Problem | Each entry in the material below should be reproduced exactly.
────────────────
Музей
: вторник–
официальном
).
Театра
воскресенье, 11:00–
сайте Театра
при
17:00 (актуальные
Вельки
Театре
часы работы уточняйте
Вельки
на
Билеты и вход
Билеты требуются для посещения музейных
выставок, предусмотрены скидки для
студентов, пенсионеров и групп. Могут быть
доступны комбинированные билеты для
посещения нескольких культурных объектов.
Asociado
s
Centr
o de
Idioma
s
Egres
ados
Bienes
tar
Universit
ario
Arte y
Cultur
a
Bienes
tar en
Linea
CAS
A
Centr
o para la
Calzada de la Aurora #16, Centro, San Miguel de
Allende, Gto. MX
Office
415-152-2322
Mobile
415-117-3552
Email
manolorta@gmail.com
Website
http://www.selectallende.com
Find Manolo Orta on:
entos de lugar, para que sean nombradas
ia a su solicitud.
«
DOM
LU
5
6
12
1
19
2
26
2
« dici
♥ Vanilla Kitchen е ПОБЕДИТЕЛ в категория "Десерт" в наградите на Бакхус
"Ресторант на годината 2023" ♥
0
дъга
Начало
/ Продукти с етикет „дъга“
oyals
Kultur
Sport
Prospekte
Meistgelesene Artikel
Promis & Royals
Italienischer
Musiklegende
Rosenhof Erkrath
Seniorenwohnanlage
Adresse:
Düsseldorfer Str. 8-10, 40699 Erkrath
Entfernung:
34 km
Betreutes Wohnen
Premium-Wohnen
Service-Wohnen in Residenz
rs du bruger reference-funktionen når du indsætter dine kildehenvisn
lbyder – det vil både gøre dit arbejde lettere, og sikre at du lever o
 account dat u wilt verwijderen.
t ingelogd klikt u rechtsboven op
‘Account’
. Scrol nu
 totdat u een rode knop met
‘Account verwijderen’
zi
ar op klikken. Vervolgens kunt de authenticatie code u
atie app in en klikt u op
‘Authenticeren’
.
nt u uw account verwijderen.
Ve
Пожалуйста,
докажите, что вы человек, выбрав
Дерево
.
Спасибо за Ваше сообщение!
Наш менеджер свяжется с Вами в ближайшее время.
────────────────
Response |
Музей
: вторник–
официальном
).
Театра
воскресенье, 11:00–
сайте Театра
при
17:00 (актуальные
Вельки
Театре
часы работы уточняйте
Вельки
на
Билеты и вход
Билеты требуются для посещения музейных
выставок, предусмотрены скидки для
студентов, пенсионеров и групп. Могут быть
доступны комбинированные билеты для
посещения нескольких культурных объектов.
Asociado
s
Centr
o de
Idioma
s
Egres
ados
Bienes
tar
Universit
ario
Arte y
Cultur
a
Bienes
tar en
Linea
CAS
A
Centr
o para la
Calzada de la Aurora #16, Centro, San Miguel de
Allende, Gto. MX
Office
415-152-2322
Mobile
415-117-3552
Email
manolorta@gmail.com
Website
http://www.selectallende.com
Find Manolo Orta on:
entos de lugar, para que sean nombradas
ia a su solicitud.
«
DOM
LU
5
6
12
1
19
2
26
2
« dici
♥ Vanilla Kitchen е ПОБЕДИТЕЛ в категория "Десерт" в наградите на Бакхус
"Ресторант на годината 2023" ♥
0
дъга
Начало
/ Продукти с етикет „дъга“
oyals
Kultur
Sport
Prospekte
Meistgelesene Artikel
Promis & Royals
Italienischer
Musiklegende
Rosenhof Erkrath
Seniorenwohnanlage
Adresse:
Düsseldorfer Str. 8-10, 40699 Erkrath
Entfernung:
34 km
Betreutes Wohnen
Premium-Wohnen
Service-Wohnen in Residenz
rs du bruger reference-funktionen når du indsætter dine kildehenvisn
lbyder – det vil både gøre dit arbejde lettere, og sikre at du lever o
 account dat u wilt verwijderen.
t ingelogd klikt u rechtsboven op
‘Account’
. Scrol nu
 totdat u een rode knop met
‘Account verwijderen’
zi
ar op klikken. Vervolgens kunt de authenticatie code u
atie app in en klikt u op
‘Authenticeren’
.
nt u uw account verwijderen.
Ve
Пожалуйста,
докажите, что вы человек, выбрав
Дерево
.
Спасибо за Ваше сообщение!
Наш менеджер свяжется с Вами в ближайшее время.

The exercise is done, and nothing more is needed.